With so many twins born in Hollywood in such a short period of time, it seems highly unlikely that all of these little bundles of joy were born through complete happenstance. So why would they keep quiet about it? Does IVF have the same hush-hush, shameful stigma surrounding it that, say, gastric bypass has? We all remember when Star Jones suddenly lost hundreds of pounds and tried to play it off as all yoga and yogurt, finally coming clean in an interview with Larry King years later. Many people were angry that she didn’t use her celebrity for good and share her story to inspire other women and men with weight problems. But couldn’t the same be said for celebs who don’t talk about IVF? Should we expect celebrities to inspire others with their difficult fertility stories, and if so, why wouldn’t they? We wanted to find out why IVF might be such an on-the-down-low topic. Here are five reasons why celebrities might not be willing to share this secret.

1. How It All Works Isn’t So Sexy: Discussing the details of IVF includes going over how the father’s junk ended up in the egg’s trunk. Do you really want to think about Marc Anthony, a copy of Jugs, and a Dixie Cup?

2. Test Tube Baby Insults: Maybe keeping the conception story quiet is to protect the kids down the line. Back in my middle school days, calling someone a test tube baby was grounds for a throw down.

3. His Infertility: Ever consider the fact that maybe trouble conceiving has nothing to do with the mother? For all we know, McDreamy could be shooting blanks.

4. Pre- and Post-Birth Complications: When more than one embryo is transferred, there is always the risk of a multiple pregnancy. Some couples may be gung ho for this, but multiple births does endanger the mother and the embryos. The most common complication is premature delivery, which can lead to complications after birth, if the babies survive. Who wants Billy Bush and the Access Hollywood squad diagnosing their children with birth defects?
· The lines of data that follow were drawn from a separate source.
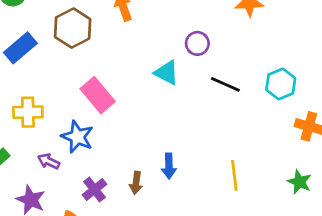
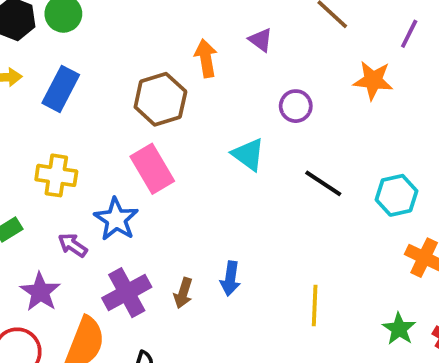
brown hexagon: (73, 28) -> (160, 99), moved
purple circle: (197, 43) -> (296, 106), moved
blue rectangle: (20, 48) -> (61, 89), turned -32
purple cross: (94, 190) -> (127, 293), size x1.4

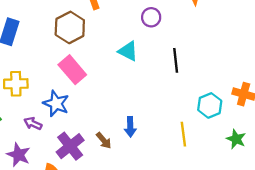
black line: (323, 183) -> (176, 60), turned 60
cyan hexagon: (396, 195) -> (210, 105), moved
brown arrow: (183, 293) -> (104, 140), turned -48

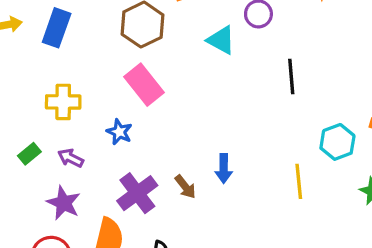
cyan triangle: (128, 51) -> (221, 40), moved
blue star: (56, 104) -> (119, 132), size x0.7
purple arrow: (33, 124) -> (71, 158), moved

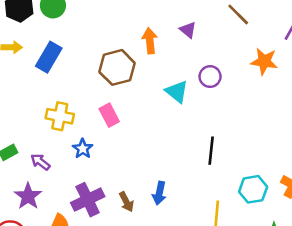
black line: (291, 76) -> (211, 151), moved
pink rectangle: (144, 85) -> (109, 115), size x0.7
yellow cross: (63, 102) -> (60, 116), moved

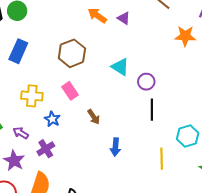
orange arrow: (150, 41) -> (97, 16), moved, turned -42
purple circle: (210, 77) -> (146, 82), moved
purple cross: (88, 200) -> (46, 149), moved, size x0.7
brown arrow: (126, 202) -> (94, 117), moved

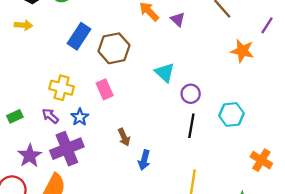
blue rectangle: (18, 51) -> (79, 36), moved
brown arrow: (94, 117) -> (124, 137), moved
purple arrow: (21, 133) -> (50, 116), moved
cyan hexagon: (188, 136) -> (231, 114), moved
purple cross: (46, 149) -> (67, 149), size x1.6

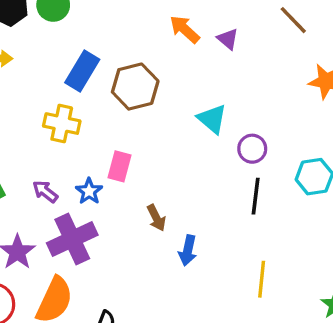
yellow cross: (62, 88) -> (62, 124), moved
pink rectangle: (105, 89) -> (119, 166), moved, turned 42

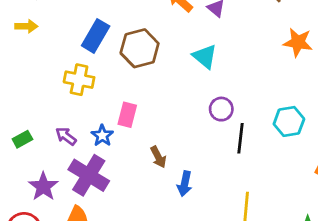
cyan triangle: (212, 119) -> (205, 56), moved
purple circle: (252, 149) -> (221, 109), moved
purple cross: (72, 239) -> (89, 175), turned -33

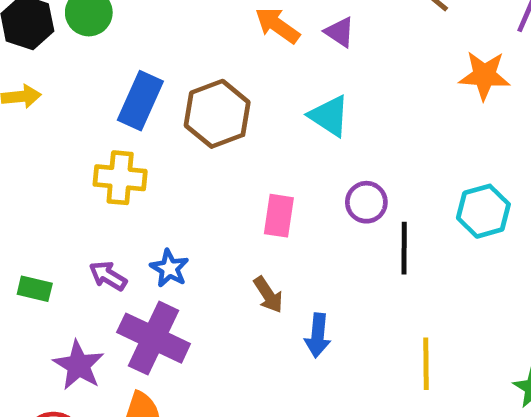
pink rectangle: (127, 115) -> (279, 216), moved
green rectangle: (22, 139) -> (35, 289), turned 48

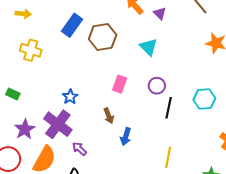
yellow cross: (120, 178) -> (31, 50), moved
purple arrow: (108, 276) -> (79, 149), moved

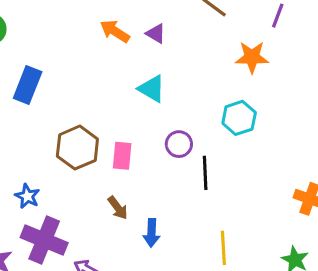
brown hexagon: (103, 37) -> (77, 148), moved
blue star: (70, 97) -> (27, 196), moved
cyan hexagon: (204, 99) -> (239, 118), moved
5. More Than Just One, Or Two, Or Three: Because many IVF treatments result in multiples, there are lots of twins and triplets born to couples using IVF — but what about those couples who have four or five or more embryos fertilized and choose to terminate a few of them in order to only have their ideal number of children? Hollywood is filled with control freaks, but this still is an awkward convo to have with Rachael Ray at 11am.